Step 3: Scale to two nodes#
Once the single-node job works, scaling out is just a small YAML change.
Use the two-node example at examples/llm_finetune/llama3_2/llama3_2_1b_squad_skypilot_kubernetes_2nodes.yaml:
automodel examples/llm_finetune/llama3_2/llama3_2_1b_squad_skypilot_kubernetes_2nodes.yaml
The launcher block looks like this:
skypilot:
cloud: kubernetes
accelerators: H100:1
num_nodes: 2
use_spot: false
disk_size: 200
job_name: llama3-2-1b-k8s-2nodes
hf_token: ${HF_TOKEN}
For multi-node jobs, AutoModel switches the generated command to a distributed torchrun launch that uses SkyPilot’s node metadata:
torchrun \
--nproc_per_node=1 \
--nnodes=$SKYPILOT_NUM_NODES \
--node_rank=$SKYPILOT_NODE_RANK \
--rdzv_backend=c10d \
--master_addr=$(echo $SKYPILOT_NODE_IPS | head -n1) \
--master_port=12375 \
~/sky_workdir/nemo_automodel/recipes/llm/train_ft.py \
-c /tmp/automodel_job_config.yaml
That means you do not need to hand-build rendezvous arguments yourself.
Use these commands while the job is starting:
sky status
sky logs llama3-2-1b-k8s-2nodes
kubectl get pods -o wide
What you want to see:
two SkyPilot-managed worker pods
both pods scheduled onto GPU nodes
logs that include
--nnodes=$SKYPILOT_NUM_NODES
Step 4: Clean up#
When the run is finished, tear the cluster down so it stops consuming resources:
sky down llama3-2-1b-k8s
sky down llama3-2-1b-k8s-2nodes
You can remove old local launcher artifacts too:
rm -rf skypilot_jobs
Common first-run issues#
sky check kubernetes fails#
Usually this means SkyPilot cannot use your current kubeconfig context yet.
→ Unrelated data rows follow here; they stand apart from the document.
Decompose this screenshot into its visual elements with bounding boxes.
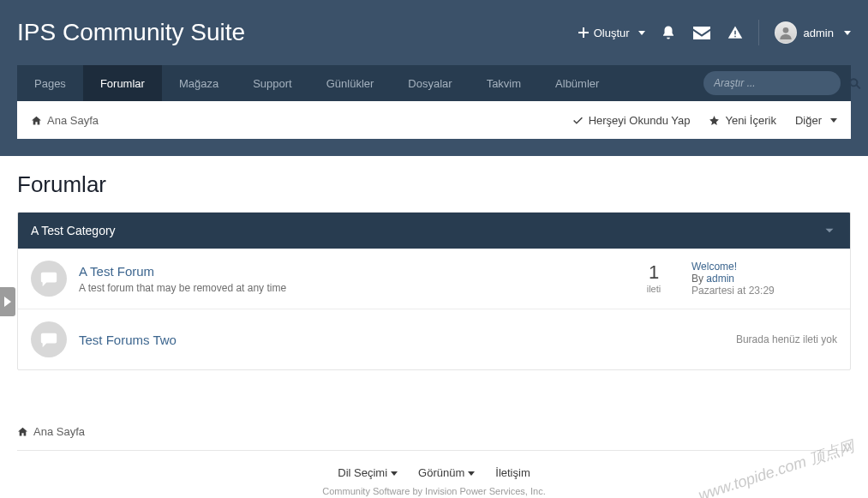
nav-magaza[interactable]: Mağaza: [162, 65, 236, 101]
forum-title-link[interactable]: Test Forums Two: [79, 333, 177, 347]
header-icons: [661, 25, 743, 40]
search-box[interactable]: [703, 71, 841, 95]
speech-bubble-icon: [31, 321, 67, 357]
breadcrumb-home-label: Ana Sayfa: [33, 425, 85, 438]
forum-row: A Test Forum A test forum that may be re…: [18, 249, 850, 309]
language-select[interactable]: Dil Seçimi: [338, 466, 398, 479]
forum-category: A Test Category A Test Forum A test foru…: [17, 212, 851, 370]
header-right: Oluştur admin: [578, 20, 851, 45]
breadcrumb-home-label: Ana Sayfa: [47, 114, 99, 127]
divider: [758, 20, 759, 45]
nav-forumlar[interactable]: Forumlar: [83, 65, 162, 101]
nav-wrap: Pages Forumlar Mağaza Support Günlükler …: [0, 65, 868, 101]
star-icon: [709, 115, 720, 126]
create-label: Oluştur: [594, 27, 630, 39]
new-content-label: Yeni İçerik: [725, 114, 776, 127]
view-select[interactable]: Görünüm: [418, 466, 475, 479]
forum-description: A test forum that may be removed at any …: [79, 282, 616, 294]
alerts-icon[interactable]: [727, 25, 743, 40]
mark-all-read[interactable]: Herşeyi Okundu Yap: [572, 114, 691, 127]
svg-point-0: [782, 27, 788, 33]
footer-links: Dil Seçimi Görünüm İletişim: [17, 466, 851, 479]
more-dropdown[interactable]: Diğer: [795, 114, 837, 127]
nav-albumler[interactable]: Albümler: [538, 65, 616, 101]
chevron-right-icon: [4, 297, 11, 307]
search-input[interactable]: [714, 77, 843, 89]
check-icon: [572, 115, 584, 126]
more-label: Diğer: [795, 114, 822, 127]
forum-main: Test Forums Two: [79, 333, 724, 347]
create-button[interactable]: Oluştur: [578, 27, 645, 39]
contact-link[interactable]: İletişim: [495, 466, 530, 479]
category-header[interactable]: A Test Category: [18, 213, 850, 249]
site-title[interactable]: IPS Community Suite: [17, 19, 245, 46]
category-title: A Test Category: [31, 224, 116, 237]
by-prefix: By: [691, 273, 703, 285]
home-icon: [31, 115, 42, 126]
notifications-icon[interactable]: [661, 25, 676, 40]
nav-gunlukler[interactable]: Günlükler: [309, 65, 392, 101]
footer: Dil Seçimi Görünüm İletişim Community So…: [17, 451, 851, 498]
last-post-title[interactable]: Welcome!: [691, 261, 737, 273]
user-menu[interactable]: admin: [775, 21, 851, 44]
messages-icon[interactable]: [693, 27, 710, 39]
mark-read-label: Herşeyi Okundu Yap: [589, 114, 691, 127]
plus-icon: [578, 27, 589, 38]
user-name: admin: [804, 27, 834, 39]
forum-row: Test Forums Two Burada henüz ileti yok: [18, 309, 850, 369]
nav-pages[interactable]: Pages: [17, 65, 83, 101]
home-icon: [17, 426, 28, 437]
main-nav: Pages Forumlar Mağaza Support Günlükler …: [17, 65, 851, 101]
nav-takvim[interactable]: Takvim: [470, 65, 538, 101]
empty-state-text: Burada henüz ileti yok: [736, 333, 837, 345]
last-post-author[interactable]: admin: [706, 273, 734, 285]
search-icon[interactable]: [848, 77, 861, 90]
tools-right: Herşeyi Okundu Yap Yeni İçerik Diğer: [572, 114, 837, 127]
breadcrumb-home-bottom[interactable]: Ana Sayfa: [17, 425, 851, 438]
forum-stats: 1 ileti: [628, 263, 679, 294]
forum-main: A Test Forum A test forum that may be re…: [79, 264, 616, 294]
new-content[interactable]: Yeni İçerik: [709, 114, 776, 127]
forum-last-post: Welcome! By admin Pazartesi at 23:29: [691, 261, 837, 297]
chevron-down-icon[interactable]: [822, 223, 837, 238]
last-post-by: By admin: [691, 273, 837, 285]
forum-title-link[interactable]: A Test Forum: [79, 264, 154, 279]
page-title: Forumlar: [17, 171, 851, 198]
tools-wrap: Ana Sayfa Herşeyi Okundu Yap Yeni İçerik…: [0, 101, 868, 156]
avatar: [775, 21, 797, 44]
main-content: Forumlar A Test Category A Test Forum A …: [0, 171, 868, 498]
footer-copyright: Community Software by Invision Power Ser…: [17, 486, 851, 496]
side-drawer-toggle[interactable]: [0, 287, 15, 316]
tools-row: Ana Sayfa Herşeyi Okundu Yap Yeni İçerik…: [17, 101, 851, 139]
last-post-time: Pazartesi at 23:29: [691, 285, 837, 297]
header-bar: IPS Community Suite Oluştur admin: [0, 0, 868, 65]
posts-count: 1: [628, 263, 679, 282]
breadcrumb-home[interactable]: Ana Sayfa: [31, 114, 99, 127]
posts-label: ileti: [628, 284, 679, 294]
bottom-breadcrumb: Ana Sayfa: [17, 413, 851, 451]
speech-bubble-icon: [31, 261, 67, 297]
nav-dosyalar[interactable]: Dosyalar: [391, 65, 469, 101]
nav-support[interactable]: Support: [236, 65, 309, 101]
Re-check the context with kubectl config current-context, then compare it with SkyPilot’s Kubernetes setup guide.
sky show-gpus --infra k8s shows no GPUs#
SkyPilot can only schedule GPUs that Kubernetes exposes. Make sure the GPU device plugin or operator is installed and the GPU nodes are healthy.
The job starts, but model download fails#
For gated models, make sure HF_TOKEN is exported in the shell that runs automodel. The SkyPilot launcher forwards it to the remote job.
Multi-node launch stalls during rendezvous#
Start with the single-node example first. If that works, check that:
your cluster has enough free GPU nodes for
num_nodesworker pods can talk to each other over the cluster network
the logs include the generated
torchrunmulti-node arguments shown above
Which file should I edit?#
If you want to adapt this tutorial for your own model, the quickest path is:
Copy
examples/llm_finetune/llama3_2/llama3_2_1b_squad_skypilot_kubernetes.yaml.Change the
modeland dataset sections.Keep the
skypilot:block small until the first run succeeds.
That way, when something goes wrong, you only have a few knobs to inspect.